Hermione snorted. Harry knew that she would never apologise for her choice of words to Voldemort, or anyone else in the house, as she didn't care what they thought of her. But she didn't want to make any difficulties for Harry by continuing to talk as she usually did around the new people in his life, including his husband.

"We will meet at the conservatory for tea, then," Harry said to Voldemort, and set an alarm with his wand to help him remember.

Voldemort nodded. "Feel free to show Granger whatever she wishes to see of the Manor and the grounds. Only private rooms are out of bounds."

"Kitchen," Hermione promptly said and looked at Harry. "I have had a birthday; you owe me a cake."

"In that case, I have had a birthday too, so you owe me a cake also."

"Excellent. Four cakes then," Hermione agreed with a happy smile.

Voldemort blinked and looked lost before he looked at Harry with obvious confusion. Harry opted to show some pity on the man.

"No, we are not actually that bad at maths. Every time either of us have a birthday, we bake both of our favourite cakes," Harry said. "Because both have had a birthday since we last saw each other, we need to bake four cakes to cover both birthdays. It's tradition. Even though," Harry looked at Hermione, "I did bake five cakes yesterday for Voldemort's birthday, so I'm pretty sure there is quite a bit left. Maybe we should eat those first and bake at another time. If you are willing to share that is?" Harry looked at Voldemort. It was his cakes, after all.

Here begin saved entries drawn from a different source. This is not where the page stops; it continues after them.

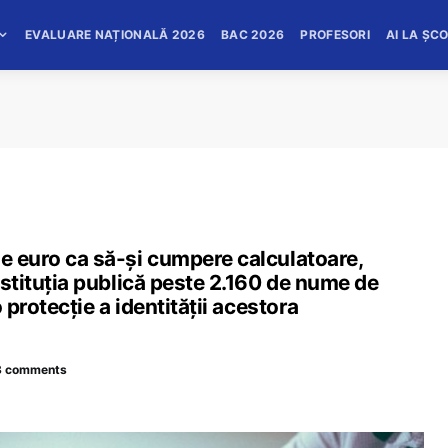
EVALUARE NAȚIONALĂ 2026
BAC 2026
PROFESORI
AI LA ȘC
de euro ca să-și cumpere calculatoare,
Instituția publică peste 2.160 de nume de
o protecție a identității acestora
3 comments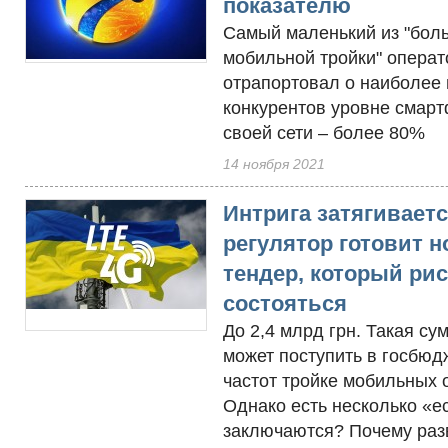
показателю
Самый маленький из "бол
мобильной тройки" операт
отрапортовал о наиболее
конкурентов уровне смар
своей сети – более 80%
14 ноября 2021
Интрига затягиваетс
регулятор готовит 
тендер, который рис
состояться
До 2,4 млрд грн. Такая су
может поступить в госбюд
частот тройке мобильных 
Однако есть несколько «е
заключаются? Почему раз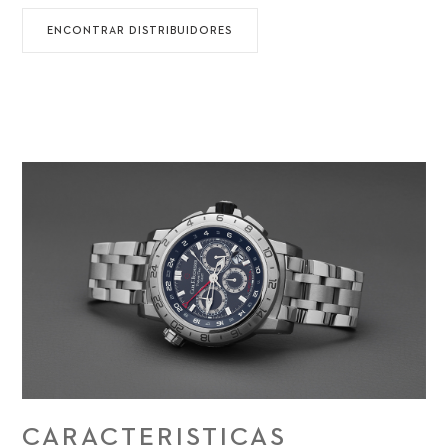
ENCONTRAR DISTRIBUIDORES
CARACTERISTICAS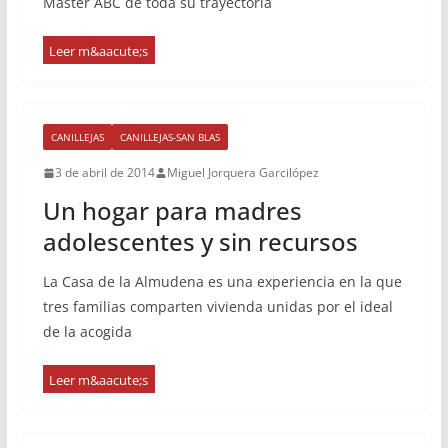
Máster ABC de toda su trayectoria
CANILLEJAS
CANILLEJAS-SAN BLAS
3 de abril de 2014
Miguel Jorquera Garcilópez
Un hogar para madres
adolescentes y sin recursos
La Casa de la Almudena es una experiencia en la que
tres familias comparten vivienda unidas por el ideal
de la acogida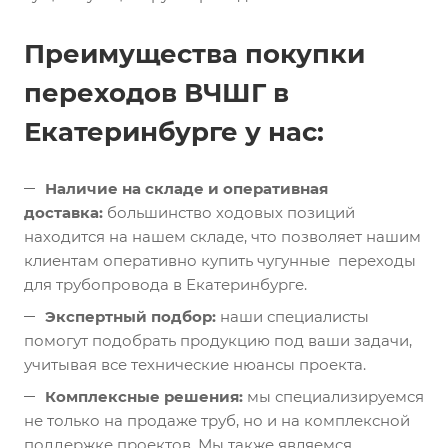
Преимущества покупки
переходов ВЧШГ в
Екатеринбурге у нас:
Наличие на складе и оперативная
доставка:
большинство ходовых позиций
находится на нашем складе, что позволяет нашим
клиентам оперативно купить чугунные переходы
для трубопровода в Екатеринбурге.
Экспертный подбор:
наши специалисты
помогут подобрать продукцию под ваши задачи,
учитывая все технические нюансы проекта.
Комплексные решения:
мы специализируемся
не только на продаже труб, но и на комплексной
поддержке проектов. Мы также являемся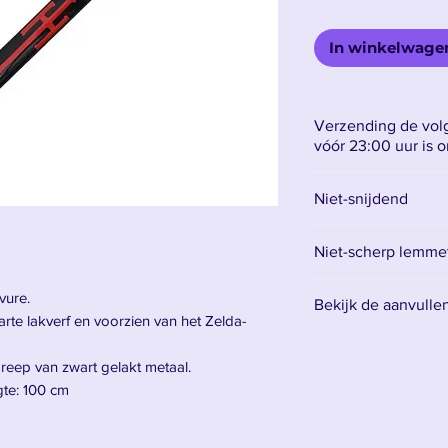
In winkelwage
Verzending de volg
vóór 23:00 uur is 
Niet-snijdend
Niet-scherp lemmet 
Het lemmet is gemaa
vure.
Bekijk de aanvulle
betekent dat het ni
te lakverf en voorzien van het Zelda-
voor decoratie.
Vind hier alle acce
Het is raadzaam om
eep van zwart gelakt metaal.
mes te hebben en 
gte: 100 cm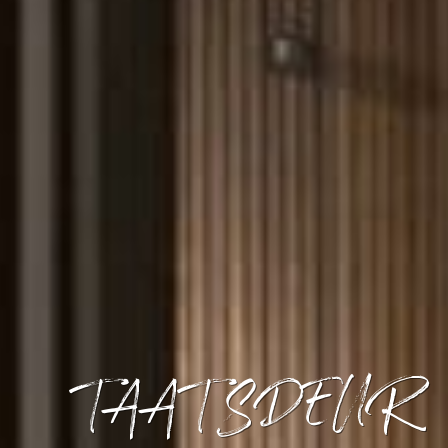
TAATSDEUR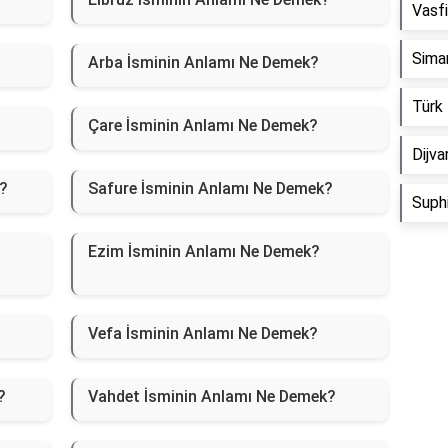
Vasf
Sima
Arba İsminin Anlamı Ne Demek?
Türk
Çare İsminin Anlamı Ne Demek?
Dijv
?
Safure İsminin Anlamı Ne Demek?
Suph
Ezim İsminin Anlamı Ne Demek?
Vefa İsminin Anlamı Ne Demek?
?
Vahdet İsminin Anlamı Ne Demek?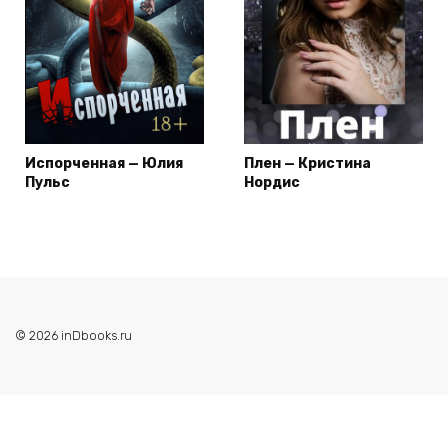
Испорченная — Юлия
Плен — Кристина
Пульс
Нордис
© 2026 inDbooks.ru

"As if I can possibly eat them all by myself," Voldemort said. "I am having a piece of the meringue and berry cake after lunch, so do not finish that one off."

Hermione narrowed her eyes. "Meringue and berries?" She looked at Harry. "Does your husband and I share a favourite cake?"

"It … might seem so. As I said, I baked five because I didn't know what he liked, and the meringue and berry one seemed to suit him the most." Harry looked at Voldemort who nodded.

"He has good taste in cakes, that's something, I guess."

Harry put a hand over his eyes, but wasn't able to hold back his grin.

"Yes, Hermi, good taste in cakes is important." He removed his hand and looked at Hermione with a small smile. "As we now have covered the cake issue, should we take a look at the library first?"

"Yes, please! I need new sources! I have been trying to find an Extension Charm that will work on our tent, as it is special in that it's supposed to be put up and taken down. A trunk would be easier to deal with, even if I would change its size now and again. Tents are too different and it's beginning to seem like those charms are a fucking trade secret!"

"See you later, husband mine!" Harry said over his shoulder with a smile at the man, as he led Hermione away from Voldemort. He could feel Hermione stiffen at the words, but he doubted Voldemort would notice.

"I will see you both later, Harry," Voldemort said easily.